Notice: On April 23, 2014, Statalist moved from an email list to a forum, based at statalist.org.
[Date Prev][Date Next][Thread Prev][Thread Next][Date Index][Thread Index]
re: Re: st: binary mediation command
From
"Ariel Linden, DrPH" <[email protected]>
To
<[email protected]>
Subject
re: Re: st: binary mediation command
Date
Fri, 17 Jun 2011 09:32:47 -0700
There are several other approaches to mediation analysis. One technique that
I have recently become enamored with is a non-model based approach that can
accommodate any combination of data types for the mediator and outcome.
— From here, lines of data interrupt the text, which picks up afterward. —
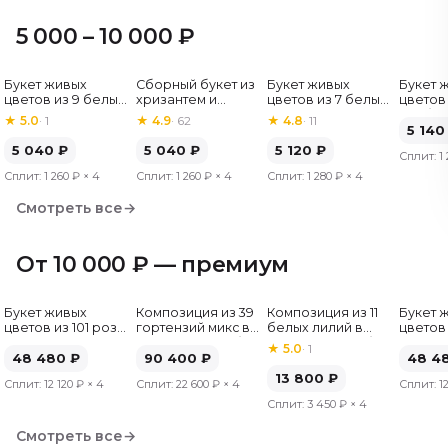
5 000 – 10 000 ₽
Букет живых
Сборный букет из
Букет живых
Букет 
Хит
цветов из 9 белых
хризантем и
цветов из 7 белых
цветов 
роз, Эквадор, 60
альстромерий
хризантем
гербер
★
5.0
·
1
★
4.9
·
62
★
4.8
·
11
см
5 140
5 040
₽
5 040
₽
5 120
₽
Сплит:
1
Сплит:
1 260 ₽
× 4
Сплит:
1 260 ₽
× 4
Сплит:
1 280 ₽
× 4
Смотреть все
→
От 10 000 ₽ — премиум
Букет живых
Композиция из 39
Композиция из 11
Букет 
цветов из 101 розы
гортензий микс в
белых лилий в
цветов 
микс, Эквадор, 50
шляпной коробке
шляпной коробке
микс, Э
★
5.0
·
1
см
48 480
₽
90 400
₽
см
48 4
13 800
₽
Сплит:
12 120 ₽
× 4
Сплит:
22 600 ₽
× 4
Сплит:
1
Сплит:
3 450 ₽
× 4
Смотреть все
→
This
eliminates the concerns that arise with forcing a non-linear variable into a
linear approach (using the standard Baron-Kenny model). This program by Imai
et al is in R, but they are about to come out with a Stata version (it's not
as complete as the R version but handles most jobs you'd ever need).
See: http://imai.princeton.edu/projects/mechanisms.html, in particular:
Imai, Kosuke, Luke Keele and Dustin Tingley (2010) A General Approach to
Causal
Mediation Analysis, Psychological Methods 15(4) pp. 309-334.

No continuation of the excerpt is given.